ShakespeareThe earliest surviving works are from the Old English period (475-1000). Mainly poems in the heroic mould, epics such as Beowulf belong to an oral tradition but were written down in the 7th century. Alfred the Great translated a number of Latin works into the vernacular and initiated the Anglo Saxon Chronicle. Norman French replaced Old English as the language of the ruling classes after 1066, and the influence of French literature was reflected in the numerous romances centred around the stories of Charlemagne and the legends of King Arthur. The native tradition of alliterative poetry re-emerged in the 14th century in the works of Langland, Malory and Geoffrey Chaucer, whose talent was unrivalled until the 16th century.

Humanism and the Renaissance influenced English writing in the 16th century. William Shakespeare and Christopher Marlowe were the leading figures in Elizabethan drama. Shakespeare's late works formed a bridge with the Jacobean era. Edmund Spenser and Philip Sidney ensured the period was also a golden age for poetry. John Donne and the Metaphysical poets continued this tradition, but the poetry of Milton was unsurpassed in the 17th century. English prose flourished with the production of the Authorised Version of the Bible in 1611.

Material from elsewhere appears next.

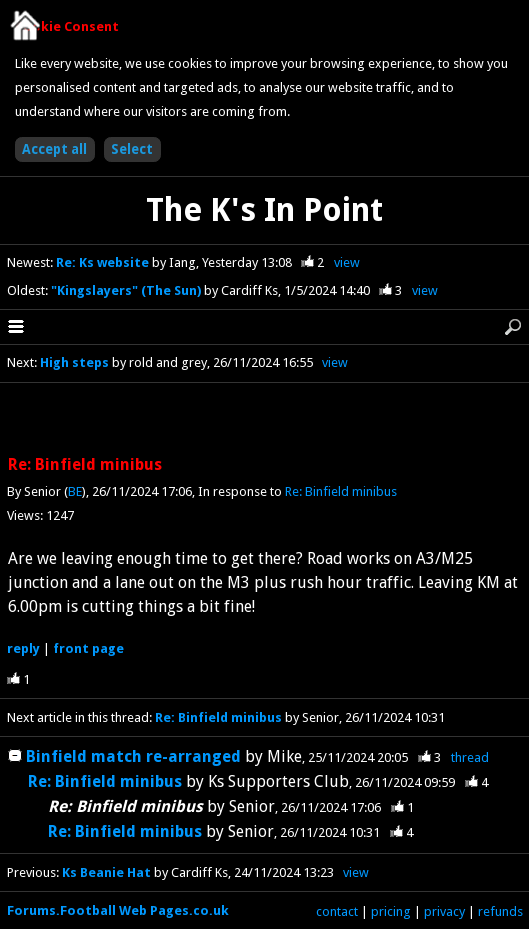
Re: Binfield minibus (341, 491)
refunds (500, 911)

After the Restoration, drama revived in the comedies of Congreve, while the satiric prose of Swift, the poetry of Pope, the drama of Goldsmith and the criticism of Samuel Johnson typify the classical ideals of the Augustan age (c.1690-1740). The novel emerged during the early 18th century, with works by Defoe, Richardson, Fielding, Sterne and Smollett, and was developed further in the 19th century by Jane Austen, Walter Scott, Thackeray, the Brontë, Eliot, and Dickens.

The Romantic movement, presaged by Blake's visionary poetry, gained full expression with Wordsworth and Coleridge and was developed by Keats, Byron, and Shelley. The major Victorian poets were Tennyson and Robert and Elizabeth Browning. The wit of Shaw and Wilde and the bleak novels of Hardy gave way to the cynicism of war poets such as Siegfried Sassoon. The novels of James Joyce, Virginia Woolf, and D.H. Lawrence, and the poetic dramas of T.S. Eliot, best realised the formal inventions of modernism. W.B. Yeats looked back to the visions of Blake. The novel diversified with the writings of Aldous Huxley, Evelyn Waugh, and Graham Greene. In the 1930s, W.H. Auden produced explicitly political poems and Noel Coward lampooned the British class system. The 1950s saw the emergence of the 'Angry Young Men', including John Osborne and Kingsley Amis, and the absurdist plays of Samuel Beckett. Post-war novelists include Anthony Burgess, William Golding, Iris Murdoch, Angela Carter, and Salman Rushdie; dramatists include Harold Pinter, Tom Stoppard, Joe Orton and David Hare; poets include Dylan Thomas, Philip Larkin, Ted Hughes, and Seamus Heaney.